Quel est votre regard sur l’évolution de la culture au Maroc ces dernières années ?

Je souhaite rendre hommage à Sa Majesté le Roi Mohammed VI pour la place qu’il accorde à la culture. Il s’agit d’une composante essentielle pour que les peuples, les religions, les cultures puissent se rencontrer, dialoguer, avancer dans la compréhension des uns et des autres.

Le Maroc a connu une évolution culturelle importante ces dernières années. Indispensable pilier du soft-power, la culture est un véritable outil de rayonnement tant elle peut rassembler, fédérer, unir des personnes aux quatre coins du monde. Elle est ce pont entre les différentes communautés culturelles sur lequel s’échangent des connaissances et des valeurs positives et où se nouent des dialogues.

Selon vous, comment peut-on préserver et valoriser davantage le patrimoine historique et culturel marocain ? Quel rôle peut jouer, en ce sens, la sensibilisation du public marocain et en particulier des jeunes générations ?

Lieux de conservation de notre Histoire et de notre identité plurielle, les musées marocains regorgent d’œuvres et d’objets rares, souvent exceptionnels. La préservation et la valorisation de ce patrimoine sont au cœur des objectifs de la FNM qui poursuit sa politique de restauration de bâtiments historiques dans chaque ville du Royaume.

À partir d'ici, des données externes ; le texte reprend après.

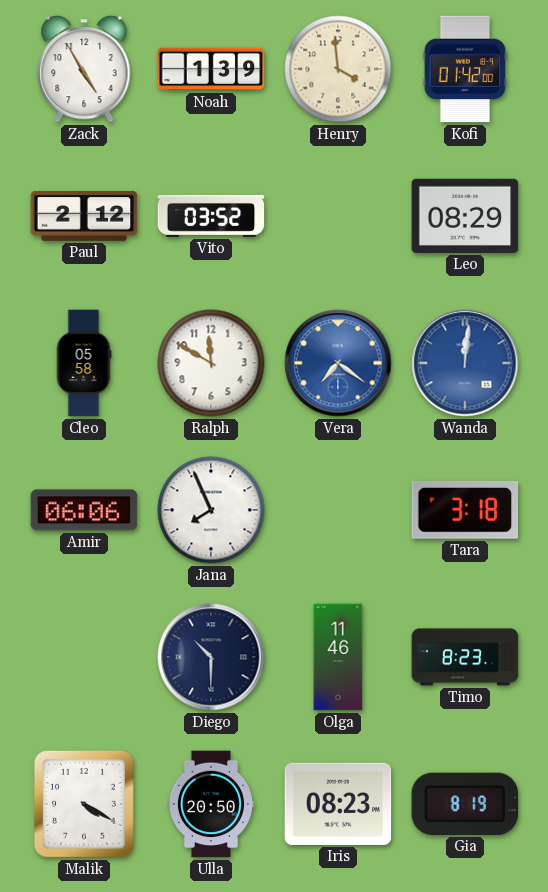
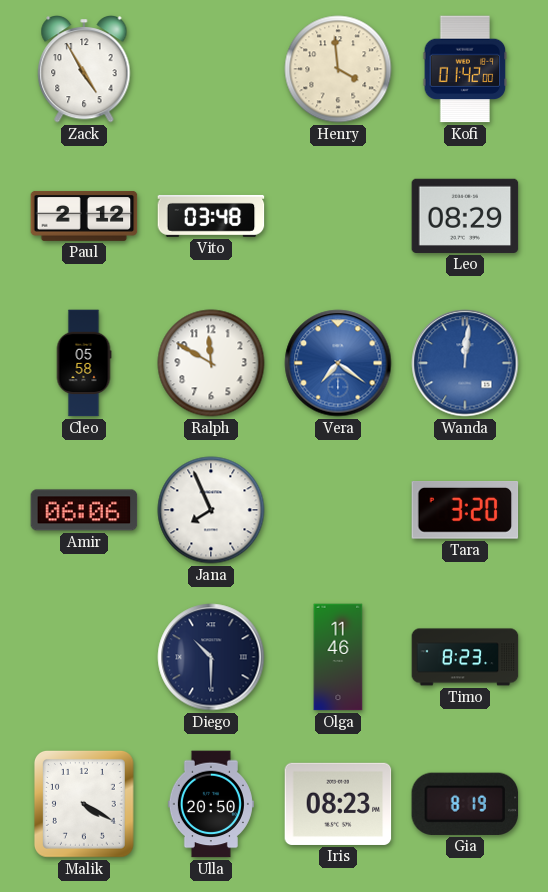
Noah: 1:39 -> none
Vito: 03:52 -> 03:48
Tara: 3:18 -> 3:20
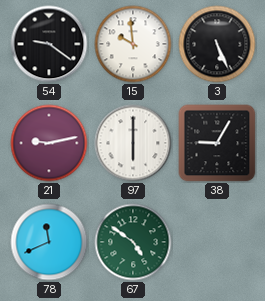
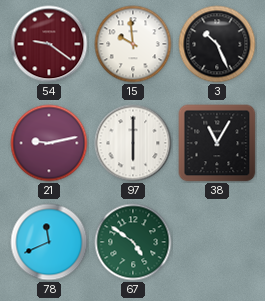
54 dial: black -> burgundy
3: 5:26 -> 10:26
38: 9:05 -> 11:05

La FNM accorde une attention particulière à l’épanouissement culturel des jeunes publics. Si les musées sont avant tout des lieux de préservation et de conservation du patrimoine, ils sont surtout des lieux de transmission. Les œuvres d’art et les objets ne sont pas systématiquement compréhensibles par tous. Pour le devenir, il leur faut une histoire, un récit et une interprétation. Cela permet de les replacer dans un contexte qui fait sens. La programmation à destination des publics de proximité et du public familial a été renforcée afin d’inciter ces personnes à se réapproprier leur culture, leur histoire et leur patrimoine.

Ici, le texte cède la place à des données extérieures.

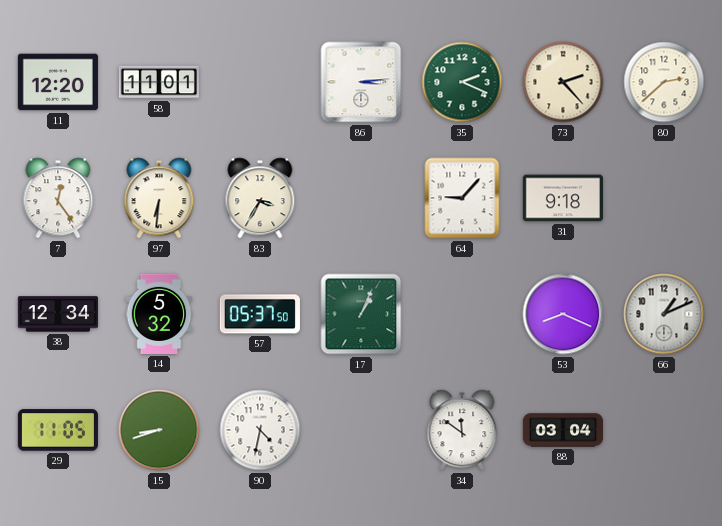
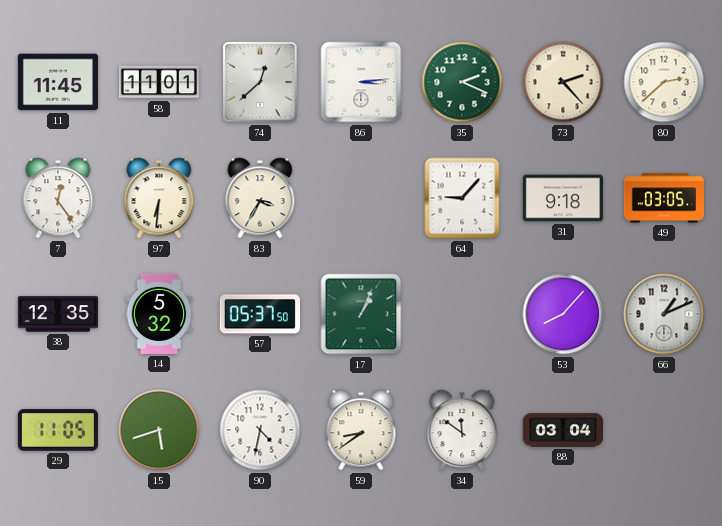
11: 12:20 -> 11:45
74: none -> 12:38
49: none -> 03:05
38: 12:34 -> 12:35
53: 8:19 -> 8:07
15: 8:42 -> 5:42
59: none -> 8:39
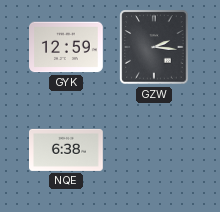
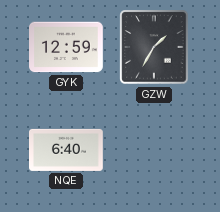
GZW: 2:16 -> 1:35
NQE: 6:38 -> 6:40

Afin d’encourager la jeunesse à prendre le chemin des musées, la FNM offre, dans le cadre de sa politique d’inclusion, la gratuité le mercredi et le vendredi pour les élèves et les étudiants.

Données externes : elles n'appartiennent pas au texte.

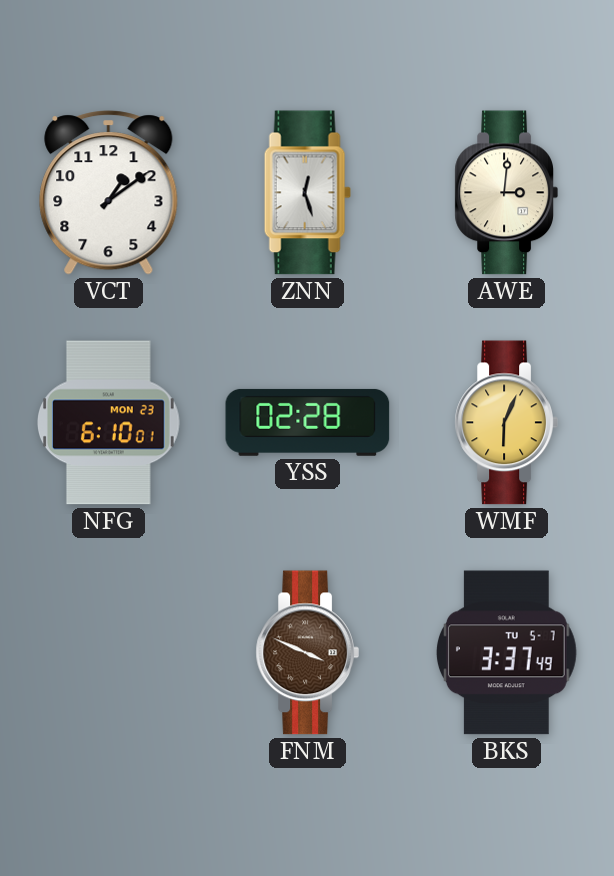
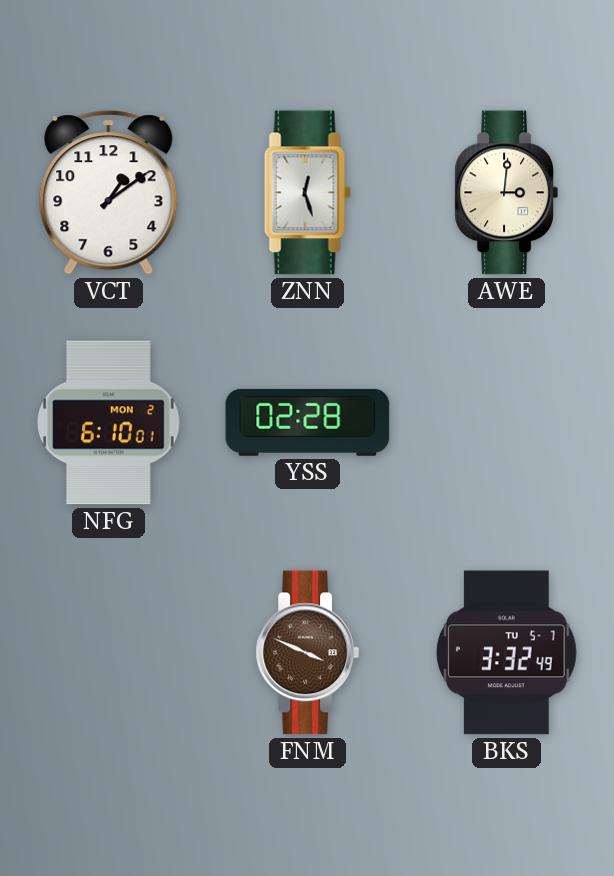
NFG date: MON 23 -> MON 2
WMF: 6:04 -> none
BKS: 3:37 -> 3:32
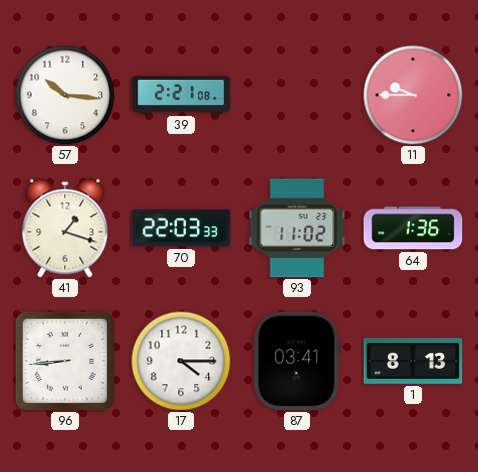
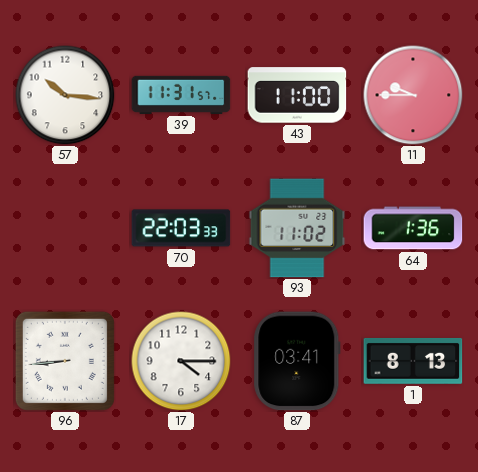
39: 2:21 -> 11:31
43: none -> 11:00
41: 1:18 -> none
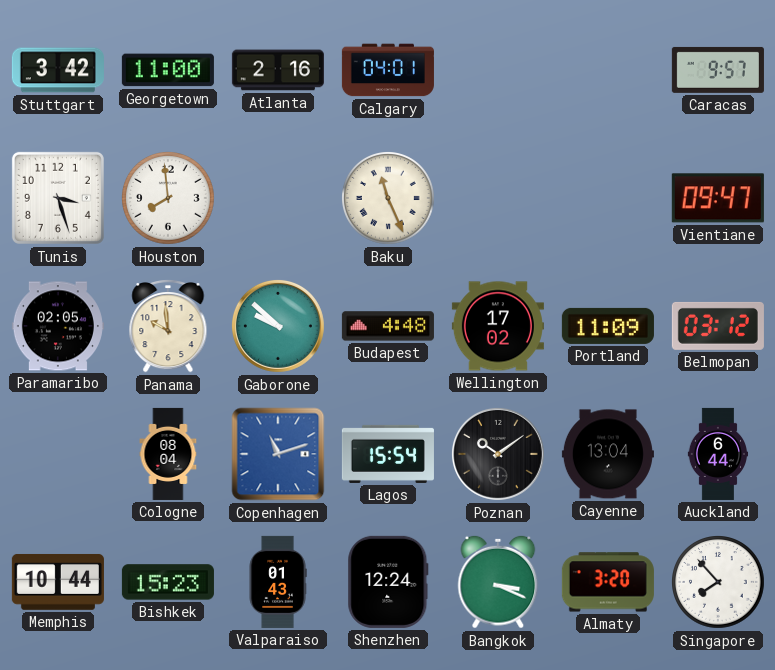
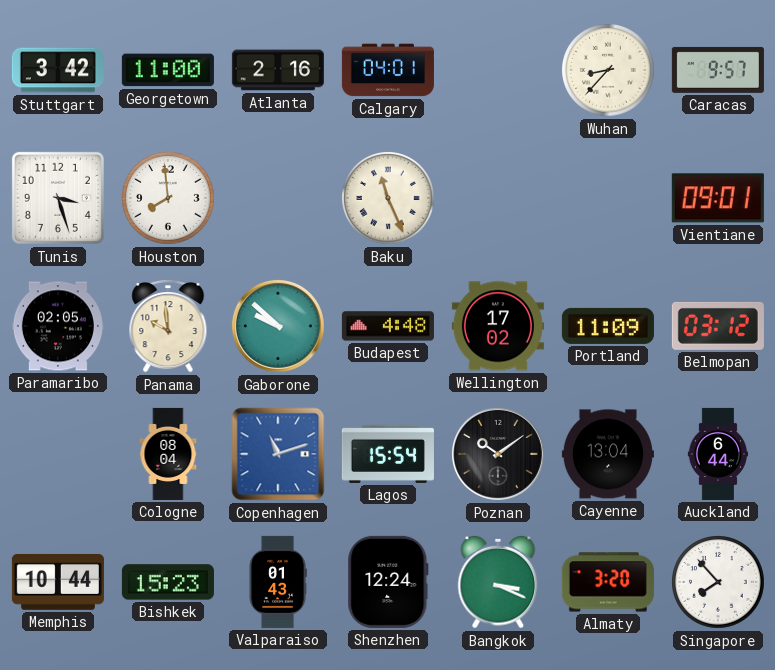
Wuhan: none -> 8:37
Vientiane: 09:47 -> 09:01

Les expositions, musées et monuments dans les capitales européennes connaissent régulièrement
des records de fréquentation. Est-ce la preuve que la culture peut devenir un réel levier de développement économique pour le Maroc ? Comment peut-on favoriser l’émergence d’une véritable économie de la culture dans le Royaume ?

La culture joue un rôle essentiel dans le développement économique de chaque pays. C’est une source de revenus essentiellement liée au tourisme. L’économie culturelle est aujourd’hui reconnue comme un secteur productif et la culture comme une source de revenus. Les effets directs ou indirects en termes d’emplois, d’amélioration de l’innovation productive et de la créativité… sont une preuve que la culture peut devenir un réel levier de développement économique pour le Maroc et pour l’Afrique. Selon moi, pour qu’un projet culturel ambitieux puisse avancer, il faut qu’il soit animé d’une vision, d’un rêve, d’une passion.

Afin de démocratiser l’art, la Fondation met en avant la digitalisation : quels sont les projets menés dans cette perspective ?

La FNM s’est tournée vers une transformation digitale et numérique en pleine évolution. La communication digitale permet l’échange et le partage d’expositions virtuelles immersives à 360°, organisées dans les musées. Elle contribue également à faire découvrir le patrimoine artistique et archéologique du Maroc à travers la publication d’œuvres numérisées accompagnées de leur histoire.

Dans plusieurs musées, des bornes interactives ont été installées afin de prolonger l’expérience du visiteur et de la rendre encore plus immersive, attrayante et interactive. Pour aller plus loin dans sa dimension digitale, la Fondation a par ailleurs créé un nouveau site internet conçu autour de la transversalité de la programmation des musées.